When it was over, she kissed my neck and lay her head against my chest.

“That was so nice,” she said lazily, getting a cigarette out of her bag.

“Yeah, it was.”

As we smoked, I could feel myself sobering up from the sex and the tobacco, which tightened my chest. We finished the cigarette, put on our clothes, and walked out of the room. Before leaving I dropped the condom in the trash can. The men in front of the building were gone now, and the streets were empty. It was just before dawn.

I walked Sierra back to her hostel. Before she left to walk up the stairs, she turned back towards me, looking up at me and then down at her shoes.

“You’re a nice guy,” she said. It looked like she was about to say something, and she even opened her mouth, but words didn’t come out.
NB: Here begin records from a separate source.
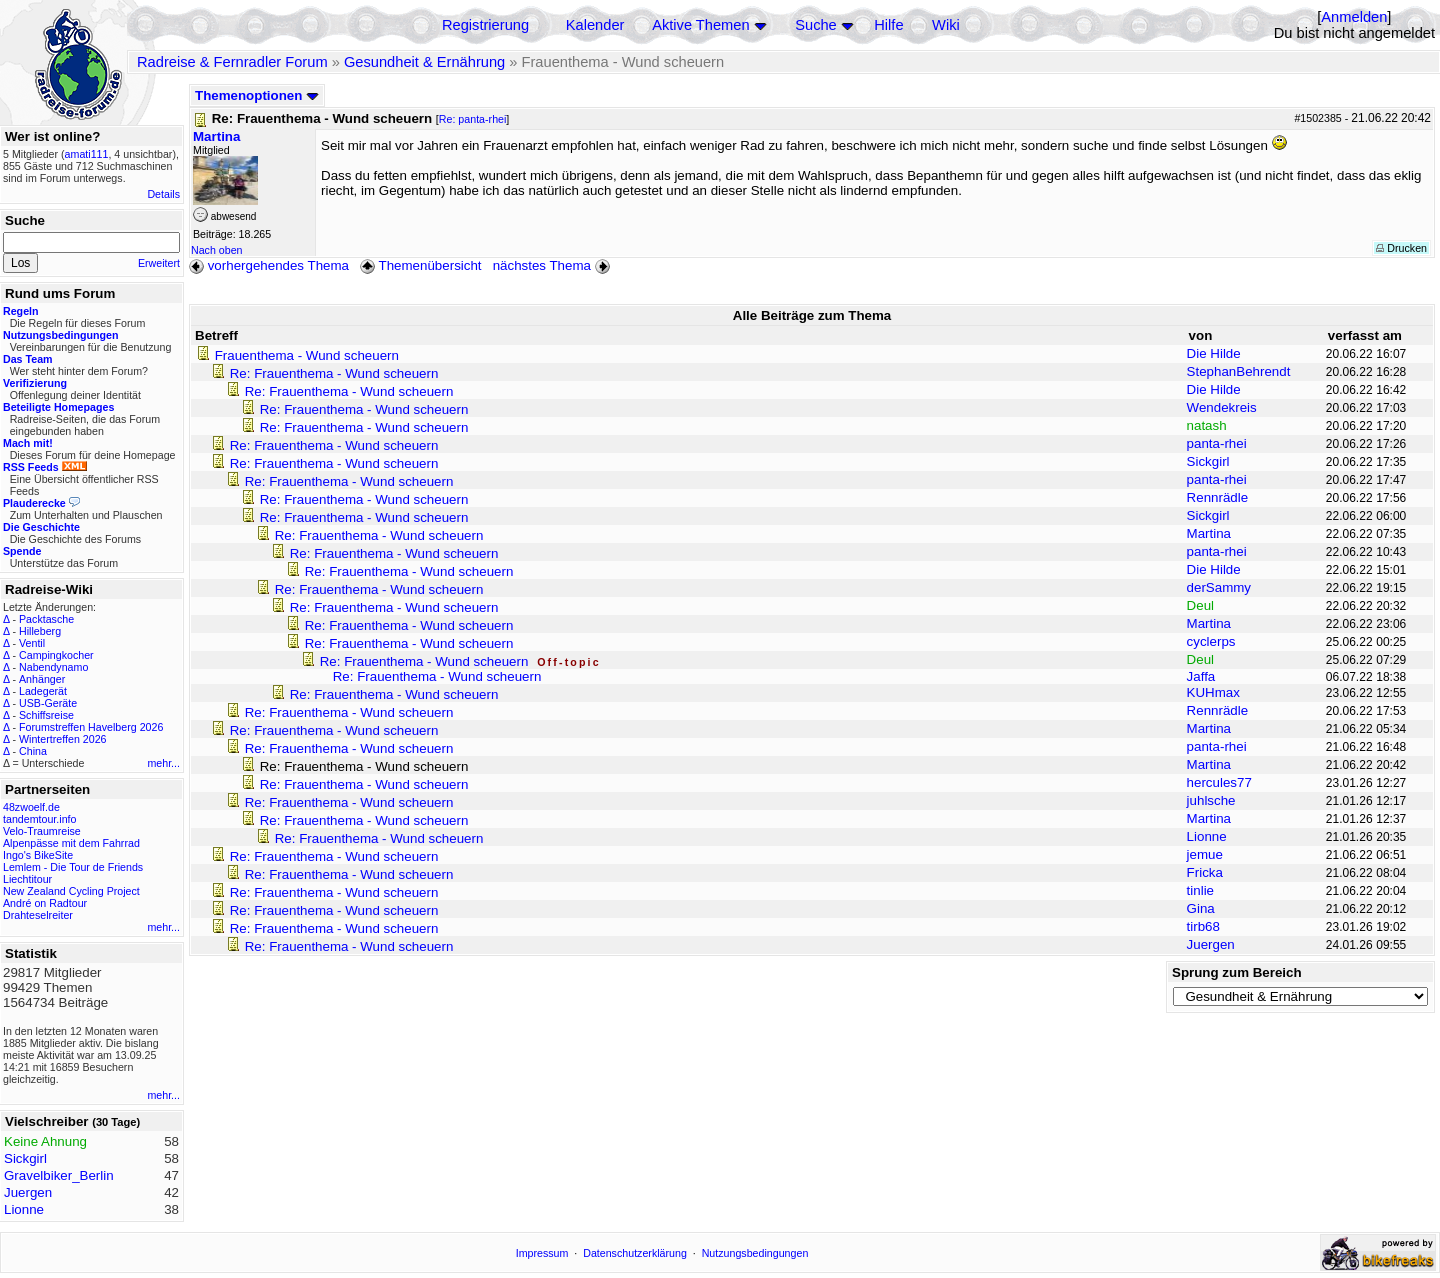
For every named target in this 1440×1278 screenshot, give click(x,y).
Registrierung (485, 25)
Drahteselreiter (38, 915)
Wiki (946, 25)
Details (163, 194)
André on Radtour (45, 903)
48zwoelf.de (31, 807)
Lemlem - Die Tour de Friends (73, 867)
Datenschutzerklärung (635, 1253)
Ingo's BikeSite (38, 855)
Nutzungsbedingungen (755, 1253)
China (33, 751)
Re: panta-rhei (473, 119)
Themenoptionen (257, 95)
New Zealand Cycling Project (71, 891)
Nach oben (217, 250)
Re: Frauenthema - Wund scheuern (334, 373)
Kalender (595, 25)
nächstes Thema (553, 265)
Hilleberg (40, 631)
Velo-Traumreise (42, 831)
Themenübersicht (420, 265)
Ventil (32, 643)
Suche (816, 25)
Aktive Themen (700, 25)
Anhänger (42, 679)
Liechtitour (27, 879)
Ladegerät (43, 691)
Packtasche (46, 619)
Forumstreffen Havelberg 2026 (91, 727)
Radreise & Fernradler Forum (232, 62)
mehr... (163, 763)
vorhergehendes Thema (269, 265)
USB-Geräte (48, 703)
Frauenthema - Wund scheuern (307, 355)
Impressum (542, 1253)
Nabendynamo (53, 667)
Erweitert (159, 263)
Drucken (1401, 248)
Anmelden (1354, 17)
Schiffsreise (46, 715)
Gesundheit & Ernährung (424, 62)
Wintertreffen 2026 (62, 739)
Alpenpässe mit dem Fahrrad (71, 843)
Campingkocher (56, 655)
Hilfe (888, 25)
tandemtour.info (39, 819)
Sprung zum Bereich (1237, 972)
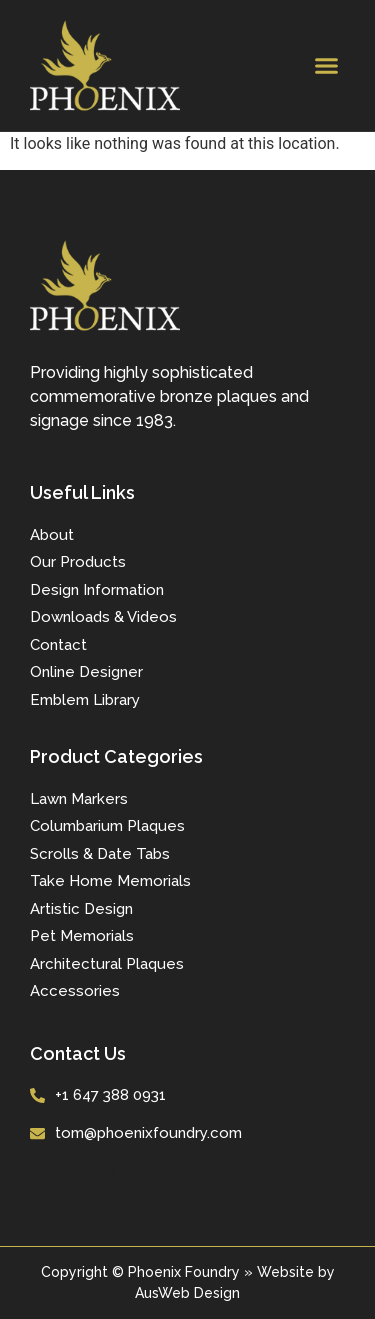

“You’re pretty cool, too,” I replied.

She tried to speak again, but the words refused to leave, and we kissed.

“I was just wondering,” she breathed as we separated from another embrace. “You’re from Europe, you know, you work for that organization…we had such a nice night…do you think…”

“Do I think what?”

Her voice barely left her mouth, I had to lean down to hear her.

“Do I think what?” I asked again, the smile leaving my face.

“Do you think you could give me some money? Things aren’t so easy for me now.”

“What?”

“Oh, forget it, never mind. I shouldn’t have asked.”

Sierra wiped a tear from her cheek, or maybe it was sweat. “I’m sorry,” she said. “Forget that I asked.”

She turned to walk away.

“Wait.”

I looked in my pockets for any more money I had. I felt some bills, my passport, my phone, and some coins. All I could find were two 10,000 peso notes, a total of five dollars.

“This is all I have on me,” I said.

She smiled. “When I buy some cigarettes, I’ll think of you,” she said kindly before kissing me on the cheek and walking up the stairs. A well deep inside my chest felt dry, numb, and a heaviness fell over me.

“I could…” I began.

Sierra looked back at me and smiled, but said nothing.

“I could send you some money…”

Or should I not…

“What did you say?” Sierra asked, looking back at me, smiling from the stairs.

I didn’t respond.

“Don’t worry, guapo. Everything will be okay.” She walked back down to meet me and kissed me on the cheek.

I stood there in the street for some time, and in the distance I could just make out the tall skyscrapers across the sea, looking like fragile sticks climbing out of the mire of a thick bog.

I stumbled back to the hostel, where the same clerk let me in, with his same disapproving look. I got into bed as my stomach started to churn, anticipating the day’s hangover, and looked over at Sarah and Louis sleeping blissfully in our air-conditioned room as the sun began to rise, and I shut my eyes as tight as I could to stop any light from coming in.